Rethinking Genome Annotation
Our imagination of the genome has matured tremendously. Your challenge is to create a data-driven visual representation of our current understanding of the human genome, 20 years after its initial publishing. Do this either using the data we have curated for you from human chromosome 20 or your choice of human genetic material of similar magnitude.
What does it mean to be human? Nearly 20 years since the conclusion of the human genome project, we know a lot more about gene function than we once did. For tens of thousands of genes, this amounts to a huge volume of information. How can we improve on how we associate the existing information for a gene? Consider a gene's sequence, function, regulation, pathways it participates in, and its associated protein(s).
Gene annotation and prediction is a process where a gene function or family is predicted from reading a nucleotide or amino acid sequence. This process is one of the most important steps in studying the metabolism, phylogeny, and the overall genomic properties of a sequenced species.
The first two draft sequences of the human genome were published in February of 2001. Three years from now will mark the twentieth anniversary of this accomplishment that like now other has shaped the landscape of bioinformatics, computational biology and molecular medicine. In 2001, Celera - a private company founded three years earlier to commercialize genome information - published an iconic poster summarizing their version of the genome. It is still fascinating today. This poster is significant, not so much for its interpretable content, but for the unique perspective it gives us on the entirety of information that constitutes our molecular identity. The details are rich, in fact, surprisingly "modern", presenting features like CpG islands and SNP density, and exon transcripts with Gene Ontology functional categories colour coded, for forward and reverse strand, accurately plotted on the nucleotide backbone at about 500 kB per centimetre. This was computed from gff records with Josep Abril's gff2ps software.
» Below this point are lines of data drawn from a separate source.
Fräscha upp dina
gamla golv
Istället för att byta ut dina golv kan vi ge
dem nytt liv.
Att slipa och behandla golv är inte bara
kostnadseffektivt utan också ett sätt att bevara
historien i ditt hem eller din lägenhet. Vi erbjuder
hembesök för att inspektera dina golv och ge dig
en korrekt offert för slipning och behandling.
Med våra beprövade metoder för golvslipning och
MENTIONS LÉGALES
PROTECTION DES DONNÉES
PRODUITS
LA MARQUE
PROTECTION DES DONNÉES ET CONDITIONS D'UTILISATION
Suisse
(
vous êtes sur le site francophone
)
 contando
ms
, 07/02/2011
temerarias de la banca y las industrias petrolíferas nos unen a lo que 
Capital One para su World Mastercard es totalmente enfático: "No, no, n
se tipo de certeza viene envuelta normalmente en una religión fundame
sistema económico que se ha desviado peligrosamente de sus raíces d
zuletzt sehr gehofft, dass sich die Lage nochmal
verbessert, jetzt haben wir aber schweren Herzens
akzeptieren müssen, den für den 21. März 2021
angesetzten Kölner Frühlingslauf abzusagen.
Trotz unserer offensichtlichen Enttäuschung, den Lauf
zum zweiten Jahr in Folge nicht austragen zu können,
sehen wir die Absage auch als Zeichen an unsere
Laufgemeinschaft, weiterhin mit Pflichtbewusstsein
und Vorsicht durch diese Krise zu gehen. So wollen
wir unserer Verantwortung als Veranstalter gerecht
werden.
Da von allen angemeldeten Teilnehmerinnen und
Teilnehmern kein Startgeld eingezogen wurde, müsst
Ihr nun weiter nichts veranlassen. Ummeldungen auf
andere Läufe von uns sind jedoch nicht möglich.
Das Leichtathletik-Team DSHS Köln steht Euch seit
But we know so much more today. While the Celera map showed us the genome of one Caucasian male, the number of sequenced genomes has exploded - we envisioned the 1,000 genomes project (2008, completed 2012); quickly set our sights on 100,000 genomes (2012, almost completed), and as of today more than 500,000 human genomes have been sequenced overall. We have sequenced cancers, and genetic diseases. We have sequenced representatives of virtually all ethnicities on the planet. We have even sequenced Neanderthals and Denisovians, and we have sequenced other species far and wide to acquire a sense of where we humans fit into the landscape of evolution. We have annotated the contents of the genome in the ENCODE project. We have built databases that carefully dissect all proteins into their domains, such as InterPro. We have started to outline how things work together in functional networks such as the STRING data, or in modules as published by KEGG, and we are beginning to translate our insights into actionable information for medicine, at the OICR, at Sick Kids' TCAG.
Deliverables: What you'll be judged on
- Prototype of your visualization
- Should be clearly data driven - or the path to making it data driven should be clear
- Quality and structure
- Should include your sources
- Architecture - get from data to visualization in a sensical way
We have cleaned up the "wild" data for chromosome 20 for you to use. Download our txt files and you'll find they contain (tab delimited) HUGO gene symbol, and IDs to allow you to find annotations for this gene via crossRef, InterProt domains, STRING DB, GO annotations, etc. We'll also provide sample scripts of how the data was prepared that you can adapt.